## INSTRUCTIONS FOR THE TASK:
Among the entries that follow, the required portion opens with the line containing "Отзыв полезен? 3" and closes with the line containing "сумму заявленную банком сняли и висит". Give that portion again exactly, and nothing else.

## DATA PROVIDED:
+ + + + +

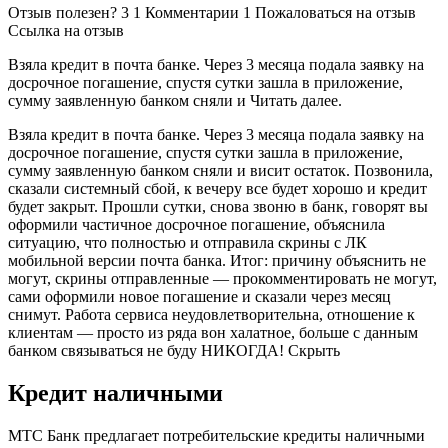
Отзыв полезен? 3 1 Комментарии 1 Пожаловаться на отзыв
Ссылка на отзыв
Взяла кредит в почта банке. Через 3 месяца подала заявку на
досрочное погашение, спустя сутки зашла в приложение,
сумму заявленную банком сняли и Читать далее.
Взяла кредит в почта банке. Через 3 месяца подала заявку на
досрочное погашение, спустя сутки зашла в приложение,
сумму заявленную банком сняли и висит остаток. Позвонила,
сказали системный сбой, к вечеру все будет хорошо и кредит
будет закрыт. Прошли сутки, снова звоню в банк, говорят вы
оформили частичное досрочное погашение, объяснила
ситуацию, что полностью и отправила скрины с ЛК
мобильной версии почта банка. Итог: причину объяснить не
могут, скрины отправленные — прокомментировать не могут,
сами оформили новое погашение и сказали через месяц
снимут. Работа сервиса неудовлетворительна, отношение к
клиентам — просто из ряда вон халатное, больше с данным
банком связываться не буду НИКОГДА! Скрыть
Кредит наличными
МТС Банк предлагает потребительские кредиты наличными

+ + + + +

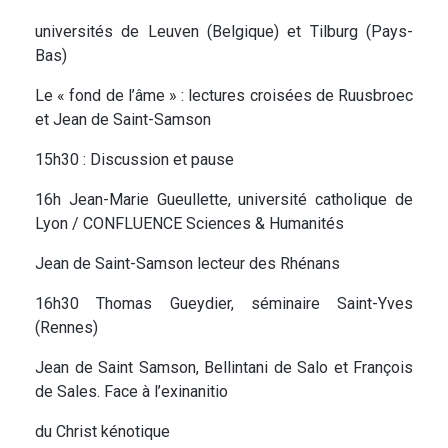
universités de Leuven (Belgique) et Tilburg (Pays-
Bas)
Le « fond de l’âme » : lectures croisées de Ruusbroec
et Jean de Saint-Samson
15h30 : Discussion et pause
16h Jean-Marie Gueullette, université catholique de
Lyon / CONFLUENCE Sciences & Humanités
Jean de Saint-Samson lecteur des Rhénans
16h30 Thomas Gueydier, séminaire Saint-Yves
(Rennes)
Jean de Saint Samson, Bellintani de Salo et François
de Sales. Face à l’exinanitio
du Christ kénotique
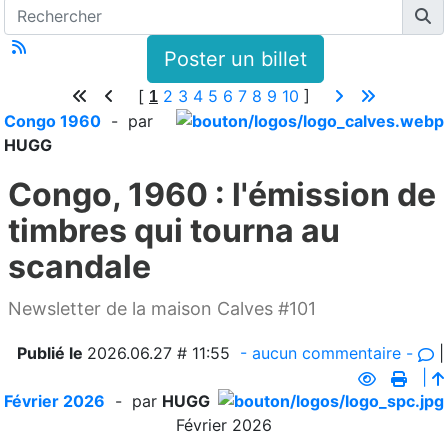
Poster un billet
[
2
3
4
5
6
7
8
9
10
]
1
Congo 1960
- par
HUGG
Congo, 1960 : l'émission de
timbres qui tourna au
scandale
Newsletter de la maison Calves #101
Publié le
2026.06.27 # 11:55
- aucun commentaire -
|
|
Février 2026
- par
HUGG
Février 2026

+ + + + +

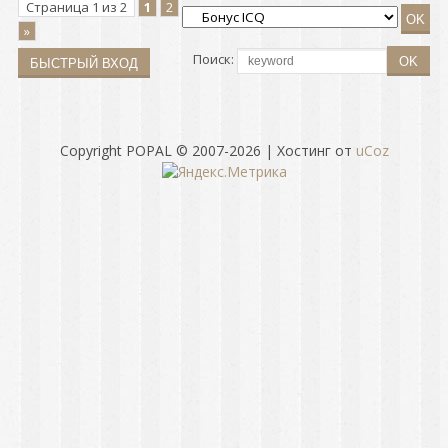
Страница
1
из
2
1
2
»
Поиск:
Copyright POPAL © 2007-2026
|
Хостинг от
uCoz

+ + + + +

## EXPECTED ANSWER:
Отзыв полезен? 3 1 Комментарии 1 Пожаловаться на отзыв
Ссылка на отзыв
Взяла кредит в почта банке. Через 3 месяца подала заявку на
досрочное погашение, спустя сутки зашла в приложение,
сумму заявленную банком сняли и Читать далее.
Взяла кредит в почта банке. Через 3 месяца подала заявку на
досрочное погашение, спустя сутки зашла в приложение,
сумму заявленную банком сняли и висит остаток. Позвонила,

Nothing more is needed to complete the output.